Imagens das câmeras corporais dos dois policiais militares que mataram um jovem em Paraisópolis mostram que os agentes não sabiam que estavam sendo gravados no momento da ação. Eles foram presos em flagrante pela morte de Igor Oliveira de Moraes Santos, de 24 anos, alvejado dentro de sua própria casa. 

Segundo a Secretaria de Segurança Pública (SSP) de São Paulo, os conflitos na comunidade tiveram início na tarde de quinta-feira, 10, após uma denúncia envolvendo homens armados em um ponto de venda de drogas. 

Quando os PMs chegaram ao local, três suspeitos fugiram em direção a uma casa, onde estavam o rapaz de 24 anos e sua família. Em imagens que circulam nas redes sociais, é possível ver que os agentes entram em uma casa e sobem uma escada.

Ao chegarem em um quarto onde há pelo menos três pessoas, um dos PMs dispara contra a parede. Igor está sentado e levanta as mãos para mostrar que está desarmado. Em seguida, quando o jovem tenta se levantar, é alvejado mais de uma vez por um dos PMs. 

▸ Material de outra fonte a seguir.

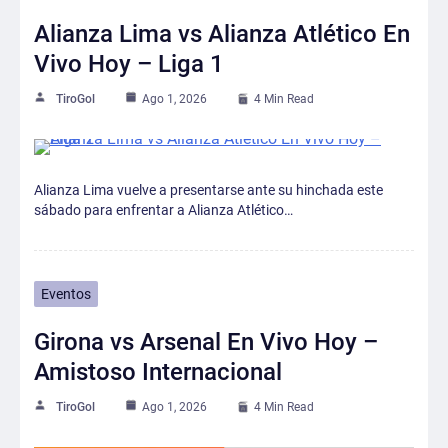
Alianza Lima vs Alianza Atlético En
Vivo Hoy – Liga 1
TiroGol
Ago 1, 2026
4 Min Read
Alianza Lima vuelve a presentarse ante su hinchada este
sábado para enfrentar a Alianza Atlético…
Eventos
Girona vs Arsenal En Vivo Hoy –
Amistoso Internacional
TiroGol
Ago 1, 2026
4 Min Read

Caos em Paraisópolis: vídeos mostram noite de violência no bairro de São Paulo:

O coronel Emerson Massera, chefe de comunicação da PM, afirmou em coletiva de imprensa realizada na última sexta-feira, 11, que as imagens analisadas pela polícia apontam que a morte de Igor "não foi dentro dos padrões".

O jovem não tinha passagem criminal como adulto, mas possuía registro de ato infracional por roubo e tráfico quando era adolescente.

Protestos surgiram na região após a morte. Houve barricadas com objetos queimados, carros tombados, trânsito interrompido e tiros na região. Um suspeito foi morto e um policial da Rota acabou sendo ferido.

Cerca de 300 policiais estiveram envolvidos na operação, e a região da favela contou com policiamento reforçado também nos dias seguintes.